Review: Dungeon Travelers 2: The Royal Library & the Monster Seal

Release Date
PlayStation Vita
Publisher / Developer
NIS America / AquaPlus, Sting Entertainment
Dungeon Crawler / RPG

Dungeon Travelers 2: The Royal Library & the Monster Seal, from NIS America, is the sequel to To Heart 2: Dungeon Travelers, of the To Heart 2 franchise. Originally released on the PlayStation Portable in Japan in 2013, it received an enhanced remake for the PlayStation Vita and is the first game in the franchise to receive a western release. Coming from a franchise known for Japanese romance visual novels, the hype for ample handfuls of fan-service was huge. Before the game saw its release in the west it underwent some censorship, to the dismay of some, in order to keep the game from being an adult-only title. Atlus, the US publisher, worked with developer AquaPlus on editing and adjusting only four images to comply with the restrictions set forth by rating boards. Having seen some of the images I can completely see why this decision was made and it doesn’t impact on the enjoyment of the game or story.

Taking place a few centuries after the events of To Heart 2: Dungeon Travelers, you’re in control of the Libra Fried Einhard who is tasked with sealing monsters for the Royal Library. Joined by old school friends Alisia Heart and Melvy de Florencia, they explore dungeons sealing the ever-increasing threat of monsters as they go. As you progress you will add more members to your party, female, of course, each specialising in different classes. Each dungeon contains a mutated monster as the boss, which when sealed; you’re treated to a fan-service image of the female monster in some erotic pose, where they have somehow had their clothes torn asunder and are bound for your viewing pleasure. The conversation that follows is usually one-sided with the monster expecting Fried to take advantage to which he just ends up sealing them like a gentleman.

Aside from your party being female and all the monsters being female, that’s pretty much it for the fan-service side of things; of course, there are a lot of skimpy outfits on show but nothing majorly different from other games that hale from Japan. As someone who is not a fan of fan-service orientated games, I found Dungeon Travelers 2: The Royal Library & the Monster Seal to be rather tame given all its hype; even with the censorship, being only four images, this is it. While some scenes may garner some odd looks in public it’s nothing that I would class as overly fan-service-y, or perhaps I have just become accustomed to such offerings in games as of late.

Gameplay-wise, it’s a very standard Dungeon Crawler RPG; battles are turn-based and the dungeons are auto mapped as you progress. There’s nothing particularly great about the game, there are no unique or revolutionary features but it’s a fairly solid Dungeon Crawler RPG. The game features over 30 different subclasses; each class can be upgraded into a choice of different subclasses that focus on more specific abilities while still being able to use those from a previous class, giving you a great deal of customisation over your characters.

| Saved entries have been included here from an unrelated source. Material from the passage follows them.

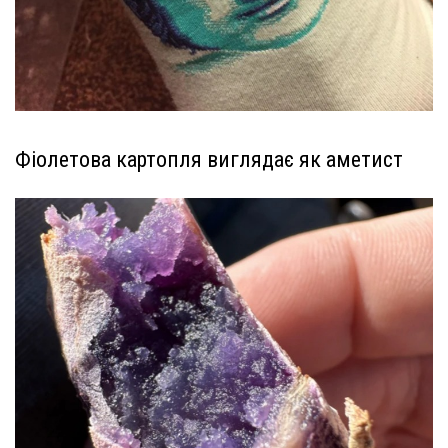
Фіолетова картопля виглядає як аметист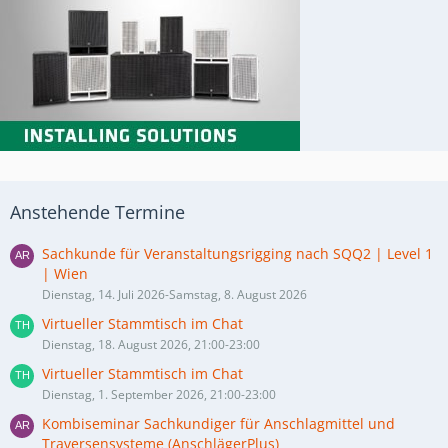
Anstehende Termine
Sachkunde für Veranstaltungsrigging nach SQQ2 | Level 1
| Wien
Dienstag, 14. Juli 2026-Samstag, 8. August 2026
Virtueller Stammtisch im Chat
Dienstag, 18. August 2026, 21:00-23:00
Virtueller Stammtisch im Chat
Dienstag, 1. September 2026, 21:00-23:00
Kombiseminar Sachkundiger für Anschlagmittel und
Traversensysteme (AnschlägerPlus)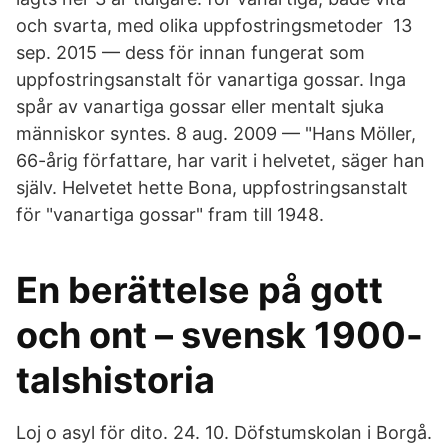
och svarta, med olika uppfostringsmetoder 13
sep. 2015 — dess för innan fungerat som
uppfostringsanstalt för vanartiga gossar. Inga
spår av vanartiga gossar eller mentalt sjuka
människor syntes. 8 aug. 2009 — "Hans Möller,
66-årig författare, har varit i helvetet, säger han
själv. Helvetet hette Bona, uppfostringsanstalt
för "vanartiga gossar" fram till 1948.
En berättelse på gott
och ont – svensk 1900-
talshistoria
Loj o asyl för dito. 24. 10. Döfstumskolan i Borgå.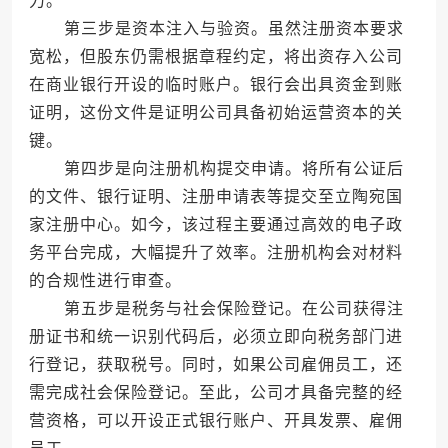
力。
第三步是资本注入与验资。虽然注册资本要求
宽松，但股东仍需根据章程约定，将出资存入公司
在商业银行开设的临时账户。银行会出具资金到账
证明，这份文件是证明公司具备初始运营资本的关
键。
第四步是向注册机构提交申请。将所有公证后
的文件、银行证明、注册申请表等提交至立陶宛国
家注册中心。如今，该过程主要通过高效的电子政
务平台完成，大幅提升了效率。注册机构会对材料
的合规性进行审查。
第五步是税务与社会保险登记。在公司获得注
册证书和统一识别代码后，必须立即向税务部门进
行登记，获取税号。同时，如果公司雇佣员工，还
需完成社会保险登记。至此，公司才具备完整的经
营资格，可以开设正式银行账户、开具发票、雇佣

One thing the game really lacks is an auto-walk function, continually having to re-tread old ground and navigating your way around can become a major chore and could easily be remedied with an auto-walk feature. Another nice addition would be auto-battle or rush feature for battles, pretty much for the same reason, it’s actually a surprise not having these features in a Dungeon Crawler. I do however praise the dungeon level designs for not being too easy or straight forward. Later dungeon can become quite the puzzle, having to be aware of where you have been and what stairs or holes in the floor lead to new areas.

The visual novel, dialogue and character portrait, aspects of the game are high quality and detailed although some conversations do tend to drag. No dynamic portraits, such as those found in Hyperdimension Neptunia, here though, which is not a deal-breaker by any means but it’s becoming something you’d expect to see in all newer games. Dungeons, while not of the same high quality, are detailed and unique enough that you don’t feel too bored with the scenery – not in the beginning at least.

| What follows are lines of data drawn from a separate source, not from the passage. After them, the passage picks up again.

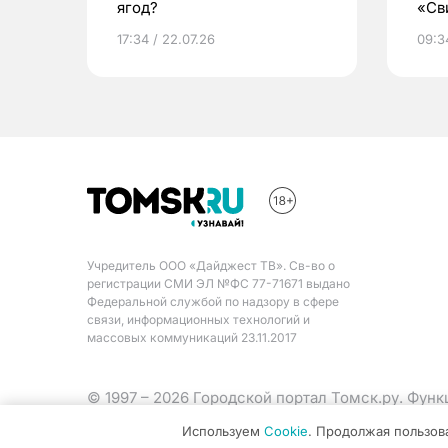
ягод?
«Св
жиз
17:34 / 22.07.26
09:34
Учредитель ООО «Дайджест ТВ». Св-во о
регистрации СМИ ЭЛ №ФС 77-71671 выдано
Федеральной службой по надзору в сфере
связи, информационных технологий и
массовых коммуникаций 23.11.2017
© 1997 – 2026 Городской портал Томск.ру. Фун
Министерства цифрового развития, связи и ма
Используем
Cookie
. Продолжая пользов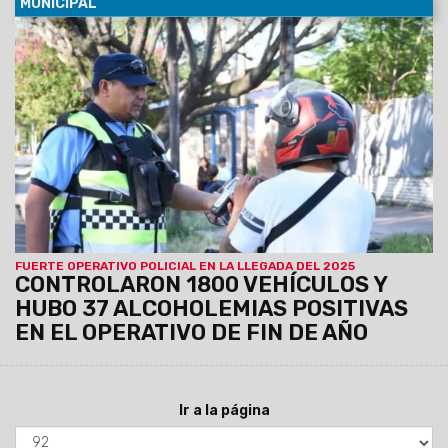
MUNICIPAL
02/01/2025
Se llevó a cabo desde las 2 de la madrugada
en diferentes puntos estratégicos de la ciudad. Un 2% de los
conductores controlados dio positivo de alcoholemia. No se
registraron siniestros viales.
FUERTE OPERATIVO POLICIAL EN LA LLEGADA DEL 2025
CONTROLARON 1800 VEHÍCULOS Y
HUBO 37 ALCOHOLEMIAS POSITIVAS
EN EL OPERATIVO DE FIN DE AÑO
Ir a la página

The soundtrack is largely forgettable, it does the job but it’s not something you’d be looking to buy outside of the game. The games come in Japanese language only which for this kind of title I can see why and given the nature of most conversation I think its best that English is left out entirely.

As someone who is not a fan of fan-service orientated games I found Dungeon Travelers 2: The Royal Library & the Monster Seal to be rather tame given all its hype. While there may be some scenes that you may prefer to keep at home than in public underneath it all there’s a fairly solid Dungeon Crawler RPG. The game doesn’t break any new ground but if you’re a fan of the genre then you’re sure to enjoy this offering, even if it does lack a few key features.